━━━━━ Data ━━━━━
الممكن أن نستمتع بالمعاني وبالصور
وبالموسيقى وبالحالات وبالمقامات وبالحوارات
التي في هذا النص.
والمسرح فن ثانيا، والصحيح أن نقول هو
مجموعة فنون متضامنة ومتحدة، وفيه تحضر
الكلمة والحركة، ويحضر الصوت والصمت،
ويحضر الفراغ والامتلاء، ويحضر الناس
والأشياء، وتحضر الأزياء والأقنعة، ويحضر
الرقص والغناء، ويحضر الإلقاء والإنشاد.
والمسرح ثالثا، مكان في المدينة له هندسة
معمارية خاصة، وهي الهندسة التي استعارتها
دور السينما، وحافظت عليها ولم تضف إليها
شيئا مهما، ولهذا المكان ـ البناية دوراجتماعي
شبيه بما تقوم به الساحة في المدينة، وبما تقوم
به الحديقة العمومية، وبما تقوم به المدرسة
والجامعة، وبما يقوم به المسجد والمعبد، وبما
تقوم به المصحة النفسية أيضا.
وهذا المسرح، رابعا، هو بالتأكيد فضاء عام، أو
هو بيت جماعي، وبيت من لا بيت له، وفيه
━━━━━
━━━━━ Data ━━━━━
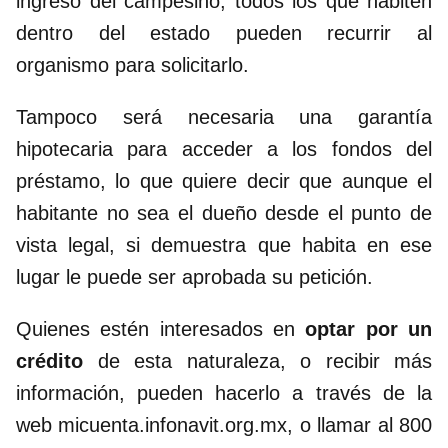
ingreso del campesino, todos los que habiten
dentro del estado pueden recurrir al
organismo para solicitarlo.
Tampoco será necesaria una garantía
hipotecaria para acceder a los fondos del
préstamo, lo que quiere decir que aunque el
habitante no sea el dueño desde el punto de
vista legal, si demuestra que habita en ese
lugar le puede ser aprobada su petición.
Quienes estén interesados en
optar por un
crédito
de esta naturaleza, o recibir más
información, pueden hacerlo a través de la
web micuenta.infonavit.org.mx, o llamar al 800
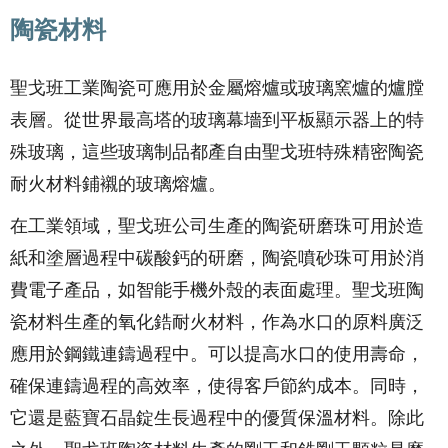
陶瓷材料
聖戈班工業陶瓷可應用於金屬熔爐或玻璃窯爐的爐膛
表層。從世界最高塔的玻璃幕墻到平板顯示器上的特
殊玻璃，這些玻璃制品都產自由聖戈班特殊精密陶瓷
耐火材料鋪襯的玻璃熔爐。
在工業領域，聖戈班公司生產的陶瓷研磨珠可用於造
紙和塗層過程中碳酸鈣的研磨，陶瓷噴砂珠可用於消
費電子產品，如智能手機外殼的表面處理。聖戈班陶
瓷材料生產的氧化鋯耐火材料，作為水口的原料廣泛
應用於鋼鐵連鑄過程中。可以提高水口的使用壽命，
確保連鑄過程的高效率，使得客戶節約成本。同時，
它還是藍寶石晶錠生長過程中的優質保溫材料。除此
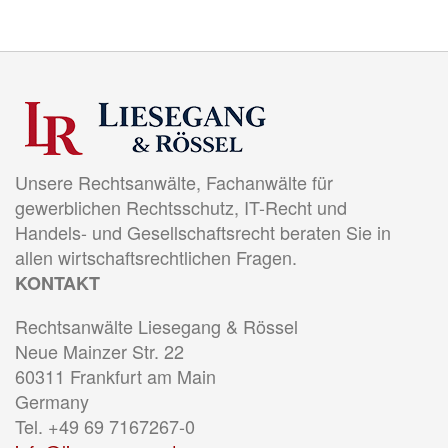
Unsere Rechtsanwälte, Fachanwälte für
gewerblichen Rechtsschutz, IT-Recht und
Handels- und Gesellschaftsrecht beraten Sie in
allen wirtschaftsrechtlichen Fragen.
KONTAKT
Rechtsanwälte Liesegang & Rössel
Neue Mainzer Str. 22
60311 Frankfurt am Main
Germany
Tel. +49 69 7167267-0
━━━━━
━━━━━ Data ━━━━━
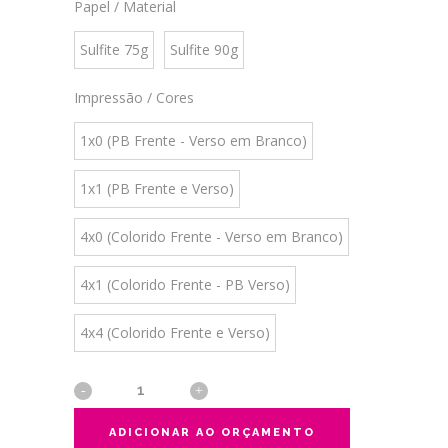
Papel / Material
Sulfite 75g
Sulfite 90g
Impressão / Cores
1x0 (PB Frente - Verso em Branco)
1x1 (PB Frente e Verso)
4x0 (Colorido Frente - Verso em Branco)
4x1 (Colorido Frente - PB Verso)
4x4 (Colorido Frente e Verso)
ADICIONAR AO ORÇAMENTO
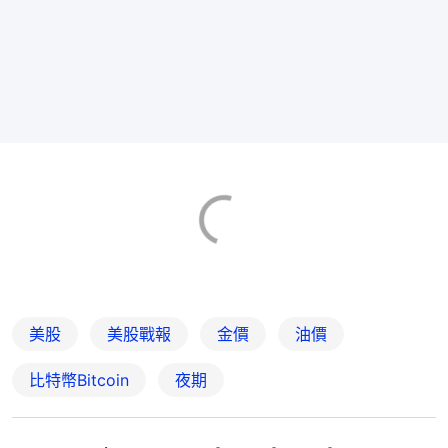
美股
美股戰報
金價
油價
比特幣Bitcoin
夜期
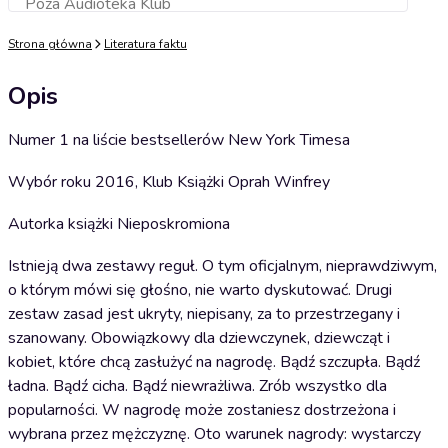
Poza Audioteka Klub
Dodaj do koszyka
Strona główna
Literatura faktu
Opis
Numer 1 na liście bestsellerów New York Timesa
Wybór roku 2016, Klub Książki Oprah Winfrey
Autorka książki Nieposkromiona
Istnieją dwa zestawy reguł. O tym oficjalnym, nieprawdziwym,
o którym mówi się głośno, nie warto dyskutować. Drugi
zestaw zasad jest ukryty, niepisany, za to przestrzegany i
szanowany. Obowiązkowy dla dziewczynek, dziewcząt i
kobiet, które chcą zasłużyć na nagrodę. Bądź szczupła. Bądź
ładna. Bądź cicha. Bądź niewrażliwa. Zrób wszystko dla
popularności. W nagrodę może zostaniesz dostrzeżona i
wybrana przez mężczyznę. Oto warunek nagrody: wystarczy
━━━━━
Work task:
Of the entries listed above, reproduce only the lines starting at the line containing "ويحضر الفراغ والامتلاء، ويحضر الناس" and ending at the line containing "هو بيت جماعي، وبيت من لا بيت له، وفيه". Include both, exactly as they stand.

Problem solution:
ويحضر الفراغ والامتلاء، ويحضر الناس
والأشياء، وتحضر الأزياء والأقنعة، ويحضر
الرقص والغناء، ويحضر الإلقاء والإنشاد.
والمسرح ثالثا، مكان في المدينة له هندسة
معمارية خاصة، وهي الهندسة التي استعارتها
دور السينما، وحافظت عليها ولم تضف إليها
شيئا مهما، ولهذا المكان ـ البناية دوراجتماعي
شبيه بما تقوم به الساحة في المدينة، وبما تقوم
به الحديقة العمومية، وبما تقوم به المدرسة
والجامعة، وبما يقوم به المسجد والمعبد، وبما
تقوم به المصحة النفسية أيضا.
وهذا المسرح، رابعا، هو بالتأكيد فضاء عام، أو
هو بيت جماعي، وبيت من لا بيت له، وفيه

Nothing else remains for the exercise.